What is needed is each line of the data below that holds the string "Industri".

⟨

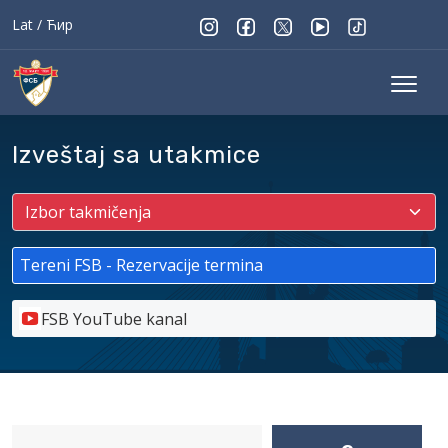
Lat
/
Ћир
Izveštaj sa utakmice
Tereni FSB - Rezervacije termina
FSB YouTube kanal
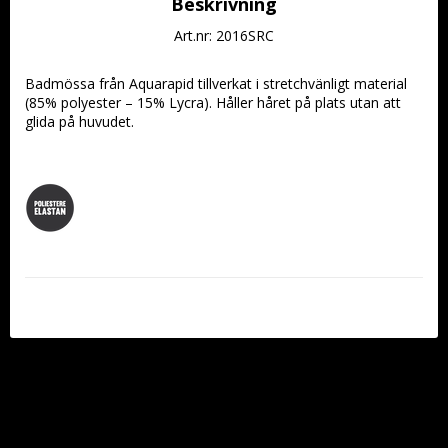
Beskrivning
Art.nr: 2016SRC
Badmössa från Aquarapid tillverkat i stretchvänligt material 
(85% polyester – 15% Lycra). Håller håret på plats utan att 
glida på huvudet.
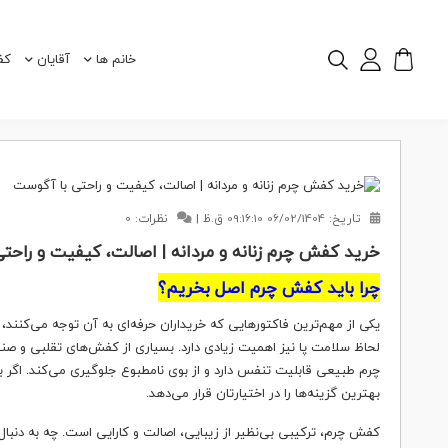
خانم ها
آقایان
کف
تاریخ:
06/02/1404 09:16:10 ق.ظ
|
نظرات: 0
خرید کفش چرم زنانه و مردانه | اصالت، کیفیت و راحت
چرا باید کفش چرم اصل بخریم؟
یکی از مهم‌ترین فاکتورهایی که خریداران حرفه‌ای به آن توجه می‌کنند،
لحاظ سلامت پا نیز اهمیت زیادی دارد. بسیاری از کفش‌های تقلبی و صن
چرم طبیعی قابلیت تنفس دارد و از بوی نامطبوع جلوگیری می‌کند. اگر به
بهترین گزینه‌ها را در اختیارتان قرار می‌دهد.
کفش چرم، ترکیبی بی‌نظیر از زیبایی، اصالت و کارایی است. چه به دن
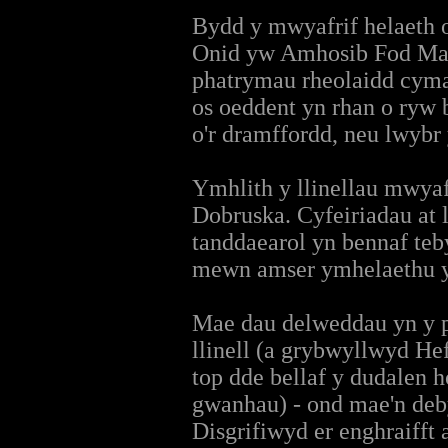
Bydd y mwyafrif helaeth o
Onid yw Amhosib Fod Mae
phatrymau rheolaidd cyma
os oeddent yn rhan o ryw b
o'r dramffordd, neu lwybr
Ymhlith y llinellau mwya
Dobruska. Cyfeiriadau at 
tanddaearol yn bennaf teb
mewn amser ymhelaethu yn
Mae dau delweddau yn y p
llinell (a grybwyllwyd Hef
top dde bellaf y dudalen 
gwanhau) - ond mae'n deb
Disgrifiwyd er enghraifft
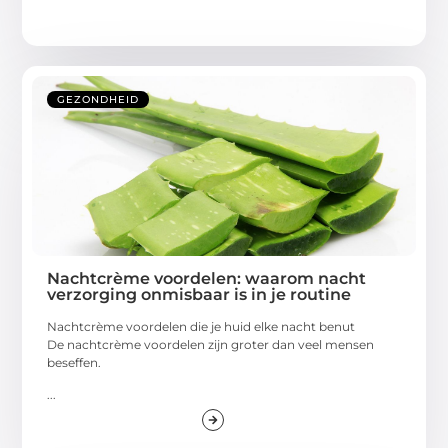
GEZONDHEID
Nachtcrème voordelen: waarom nacht
verzorging onmisbaar is in je routine
Nachtcrème voordelen die je huid elke nacht benut
De nachtcrème voordelen zijn groter dan veel mensen
beseffen.
...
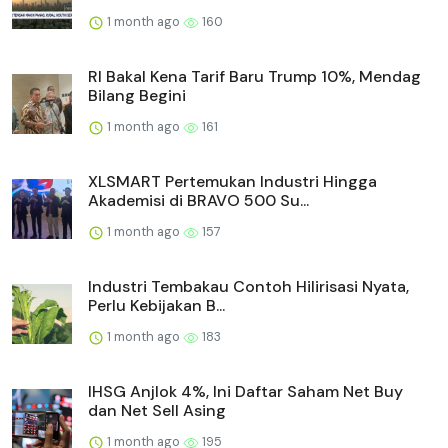
1 month ago
160
RI Bakal Kena Tarif Baru Trump 10%, Mendag
Bilang Begini
1 month ago
161
XLSMART Pertemukan Industri Hingga
Akademisi di BRAVO 500 Su...
1 month ago
157
Industri Tembakau Contoh Hilirisasi Nyata,
Perlu Kebijakan B...
1 month ago
183
IHSG Anjlok 4%, Ini Daftar Saham Net Buy
dan Net Sell Asing
1 month ago
195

⟩

Solution —
XLSMART Pertemukan Industri Hingga
Industri Tembakau Contoh Hilirisasi Nyata,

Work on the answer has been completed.